Investigators do not think that a man who opened fire Thursday night on four police officers with an AR-15-style weapon in Baltimore had staged an ambush, as initially feared, the police commissioner said at a news conference Friday.

But the commissioner, Kevin Davis, repeatedly pointed out the dangers of the semiautomatic gun, which police displayed for reporters, and which he said fired .223- caliber bullets capable of piercing the protective vests worn by patrol officers.

Davis described the gunman, who was fatally shot by police, as a repeat violent offender who “was somehow able to get a rifle like that.” He lamented that “there are guns like this all over the place” and that as the nation’s “conversation on guns drags on, we’re lucky we don’t have four dead cops today.”

Davis said authorities are working to trace the gun’s origin and determine how the shooter obtained it. But he said it seems the gun was assembled from parts taken from other weapons and that identifying a manufacturer might be impossible. He described the weapon as a rifle with a pistol-grip handle; it has also been described it as a long pistol.

What Davis said he is sure of is that “it is a firearm that is out on the streets of Baltimore. It shouldn’t be. . . . These weapons are designed to kill.”

Police identified the gunman as Dayten E. Harper, 33. Authorities said he lives near the apartment complex in West Baltimore where the attack occurred. Court records show he has been convicted in Maryland of armed carjacking and assault and has numerous other arrests, including one for attempted murder that was dropped by prosecutors.

The shooting in Baltimore occurred one week after a sniper in Dallas killed five police officers and injured nine others, and on the same day that federal authorities warned law enforcement agencies in Maryland about credible threats from gangs about killing police.

Davis said no evidence has surfaced that Thursday night’s assailant was connected to that threat or that he tried to lure officers to the apartment complex to shoot them. Officers turned into the parking lot because they heard gunshots, Davis said, and came under fire.

“They went toward trouble and they were met by a gunman who turned the firearm . . . on them,” Davis said. But the commissioner said recent mass shootings and the targeting of police in Dallas makes this “a unique time, a challenging time.” He said not every incident “fits into that national discussion, and we don’t believe last night’s did. . . . There was a guy outside shooting a gun. Officers heard the gunfire, and they went to investigate. They were fired on by a bad guy. That’s not the first time that’s happened in Baltimore.”

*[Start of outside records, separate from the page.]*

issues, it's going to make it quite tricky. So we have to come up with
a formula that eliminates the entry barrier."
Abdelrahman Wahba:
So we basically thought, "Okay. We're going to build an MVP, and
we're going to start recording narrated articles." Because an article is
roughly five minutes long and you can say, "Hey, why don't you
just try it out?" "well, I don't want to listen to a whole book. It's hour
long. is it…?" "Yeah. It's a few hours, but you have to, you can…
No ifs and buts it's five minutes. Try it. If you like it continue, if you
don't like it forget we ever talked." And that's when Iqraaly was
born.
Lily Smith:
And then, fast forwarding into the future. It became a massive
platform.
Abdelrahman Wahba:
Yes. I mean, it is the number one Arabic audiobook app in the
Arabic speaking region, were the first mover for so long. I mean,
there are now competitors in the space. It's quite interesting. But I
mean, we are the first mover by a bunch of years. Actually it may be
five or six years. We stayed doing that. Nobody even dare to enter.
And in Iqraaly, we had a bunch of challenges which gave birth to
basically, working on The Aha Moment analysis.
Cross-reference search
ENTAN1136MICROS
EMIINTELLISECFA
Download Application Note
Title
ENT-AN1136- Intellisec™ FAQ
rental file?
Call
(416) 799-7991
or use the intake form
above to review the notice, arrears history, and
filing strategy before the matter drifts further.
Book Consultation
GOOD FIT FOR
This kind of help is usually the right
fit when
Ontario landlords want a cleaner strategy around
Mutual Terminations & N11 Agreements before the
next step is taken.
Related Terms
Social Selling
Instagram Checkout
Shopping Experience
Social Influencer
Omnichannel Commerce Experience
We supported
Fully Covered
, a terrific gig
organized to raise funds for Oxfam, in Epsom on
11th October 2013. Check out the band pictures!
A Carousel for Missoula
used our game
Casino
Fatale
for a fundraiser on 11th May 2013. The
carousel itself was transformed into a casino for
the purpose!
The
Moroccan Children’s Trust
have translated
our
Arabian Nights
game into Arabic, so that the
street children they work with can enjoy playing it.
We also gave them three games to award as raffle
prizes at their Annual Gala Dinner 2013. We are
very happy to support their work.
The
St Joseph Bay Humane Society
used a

But Davis said the motive remains a mystery, and police are not sure whether Harper was shooting at someone else as officers arrived.

The incident began shortly before 9:30 p.m., when four officers dressed in plain clothes sitting inside an unmarked Nissan Altima heard gunshots while driving in the 2300 block of Winchester Street. They were all wearing protective vests that said “police” and badges.

When they pulled into the parking lot of an apartment complex, Davis said, they saw a man shooting with the AR-15-style rifle. Davis said the man turned toward the officers in the vehicle and opened fire from about 50 yards away.

All four officers got out and two — veterans of 16 and six years — returned fire. Police said that Harper, thought to be wounded, ran through an open area of the apartment building and threw the weapon into some trees. He then went to a second-floor landing.

At least two officers found him on the landing and began treating him for a bullet wound to his upper body, police said. But Davis described those initial moments as chaotic, with reports broadcast over police radios of a possible second gunman inside the complex.

The officers and the wounded Harper were trapped on the second-floor landing for about 90 minutes while tactical officers secured the building. A police spokesman said the officers treated Harper but couldn’t move from their position, and paramedics could not go to them.

“It remained a hot, active scene,” Davis said. “Those long guns have the power to reach out and touch someone from a long, long distance.” No other shooter was found, and about 11 p.m., officials got Harper into an ambulance and took him to a hospital, where he died.

“We don’t know why he shot at us,” Davis said, “but we know how it makes us feel. Angry. Sad. Bewildered.”

He said that residents had offered support all day Friday: “They want to us to know they have our back.”